* [ASSIGNMENT]: Every line below that has "from" in it should be copied.

Dataset excerpts
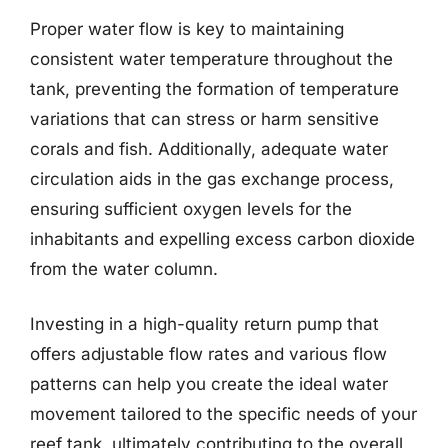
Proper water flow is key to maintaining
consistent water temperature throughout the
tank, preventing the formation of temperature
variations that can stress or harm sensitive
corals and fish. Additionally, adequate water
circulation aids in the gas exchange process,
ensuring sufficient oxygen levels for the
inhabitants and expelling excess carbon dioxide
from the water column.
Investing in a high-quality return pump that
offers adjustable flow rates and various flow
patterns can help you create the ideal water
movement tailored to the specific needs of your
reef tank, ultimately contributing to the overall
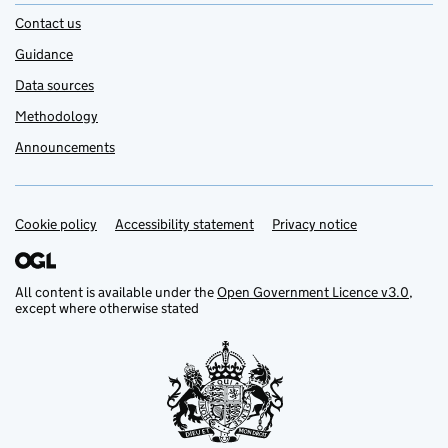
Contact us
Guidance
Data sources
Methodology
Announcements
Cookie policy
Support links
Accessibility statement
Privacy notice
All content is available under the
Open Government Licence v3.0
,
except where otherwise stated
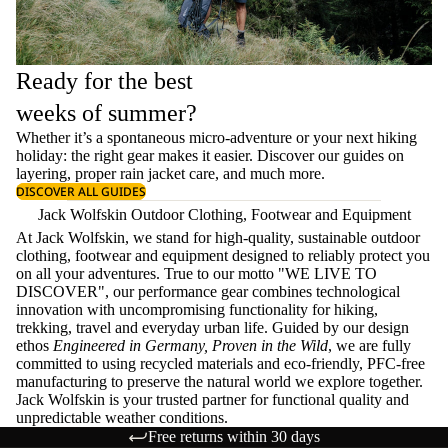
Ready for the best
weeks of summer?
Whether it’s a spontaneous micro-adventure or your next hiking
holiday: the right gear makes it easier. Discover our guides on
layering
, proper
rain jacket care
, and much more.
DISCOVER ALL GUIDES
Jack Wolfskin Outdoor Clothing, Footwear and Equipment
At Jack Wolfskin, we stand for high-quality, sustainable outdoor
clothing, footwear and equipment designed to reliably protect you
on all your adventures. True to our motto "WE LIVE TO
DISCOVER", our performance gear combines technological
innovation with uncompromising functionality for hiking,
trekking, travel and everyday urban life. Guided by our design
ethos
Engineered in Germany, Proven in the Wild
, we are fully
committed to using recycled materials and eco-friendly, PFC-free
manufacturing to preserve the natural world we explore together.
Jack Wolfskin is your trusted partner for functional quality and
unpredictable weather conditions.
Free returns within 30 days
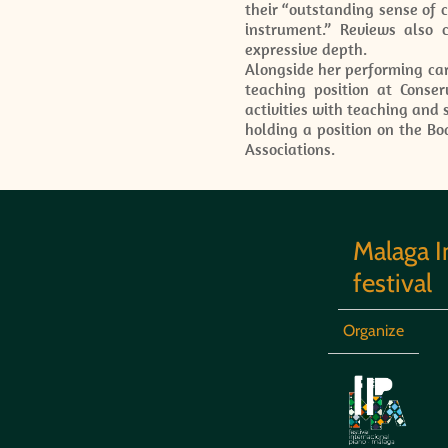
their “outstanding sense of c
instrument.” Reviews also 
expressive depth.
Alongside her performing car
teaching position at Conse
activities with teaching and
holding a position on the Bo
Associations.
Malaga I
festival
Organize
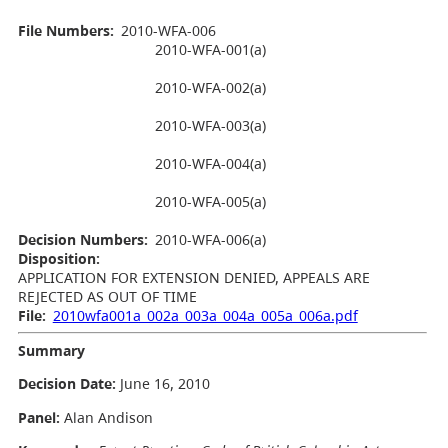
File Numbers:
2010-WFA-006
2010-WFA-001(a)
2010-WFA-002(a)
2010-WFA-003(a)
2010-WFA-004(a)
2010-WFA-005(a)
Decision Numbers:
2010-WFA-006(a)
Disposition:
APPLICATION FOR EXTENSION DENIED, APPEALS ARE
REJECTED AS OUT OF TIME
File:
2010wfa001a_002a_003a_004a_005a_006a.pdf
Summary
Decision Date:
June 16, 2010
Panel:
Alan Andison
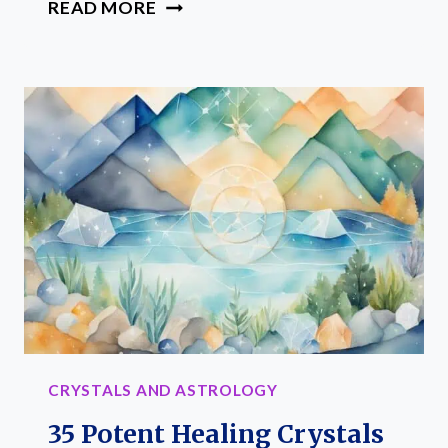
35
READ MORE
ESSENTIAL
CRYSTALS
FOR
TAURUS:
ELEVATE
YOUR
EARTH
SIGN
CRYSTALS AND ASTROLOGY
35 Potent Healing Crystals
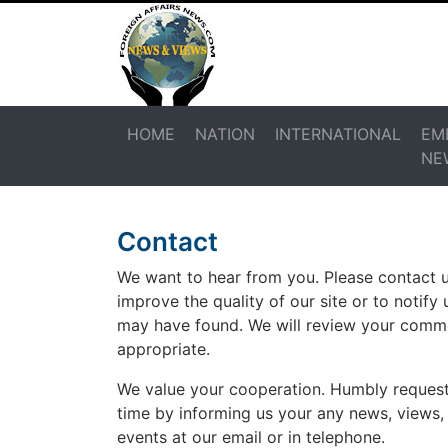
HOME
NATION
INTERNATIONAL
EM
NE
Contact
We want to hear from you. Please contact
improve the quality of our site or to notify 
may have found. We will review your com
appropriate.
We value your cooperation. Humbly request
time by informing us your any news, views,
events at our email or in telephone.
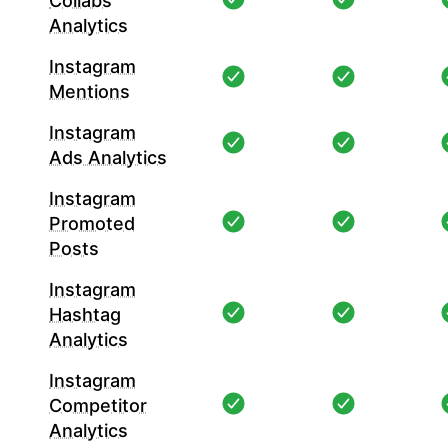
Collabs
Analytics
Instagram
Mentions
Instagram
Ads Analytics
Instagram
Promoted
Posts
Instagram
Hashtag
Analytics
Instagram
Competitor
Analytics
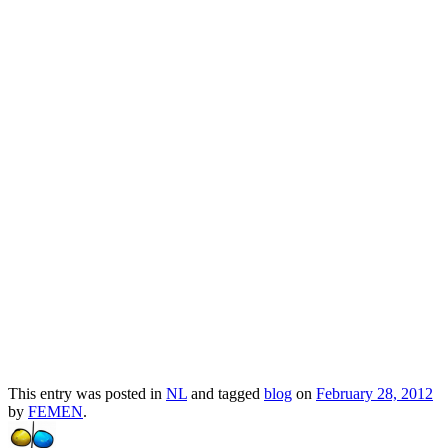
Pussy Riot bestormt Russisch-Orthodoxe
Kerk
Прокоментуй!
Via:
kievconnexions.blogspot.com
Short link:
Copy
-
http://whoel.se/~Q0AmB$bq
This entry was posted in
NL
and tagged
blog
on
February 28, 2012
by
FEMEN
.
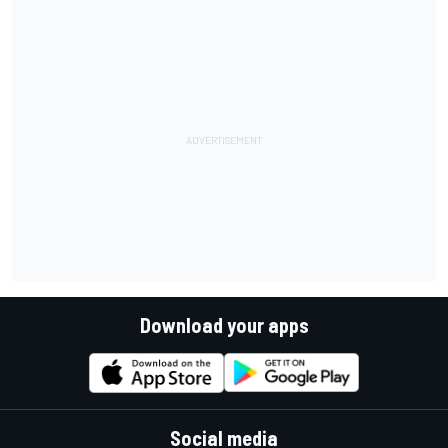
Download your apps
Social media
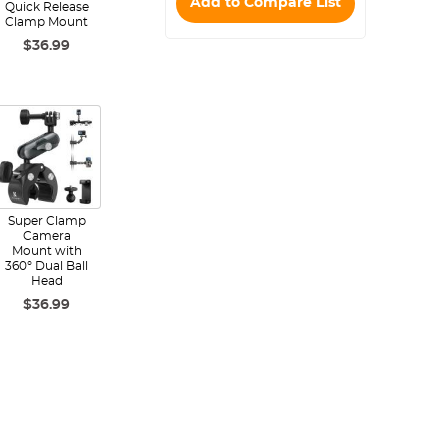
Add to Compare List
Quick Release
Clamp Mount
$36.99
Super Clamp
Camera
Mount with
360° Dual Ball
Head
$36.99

==

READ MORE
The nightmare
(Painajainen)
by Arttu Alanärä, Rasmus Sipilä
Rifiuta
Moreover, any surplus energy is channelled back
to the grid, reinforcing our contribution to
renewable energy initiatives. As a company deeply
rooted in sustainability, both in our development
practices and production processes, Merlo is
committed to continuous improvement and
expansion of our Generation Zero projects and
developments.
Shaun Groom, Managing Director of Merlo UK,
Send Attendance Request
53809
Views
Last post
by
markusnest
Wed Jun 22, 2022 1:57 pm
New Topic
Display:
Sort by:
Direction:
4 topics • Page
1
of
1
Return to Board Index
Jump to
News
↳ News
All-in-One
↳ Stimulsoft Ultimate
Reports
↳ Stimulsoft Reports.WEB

* [ANSWER TO THIS EXERCISE]:
from the water column.
We want to hear from you. Please contact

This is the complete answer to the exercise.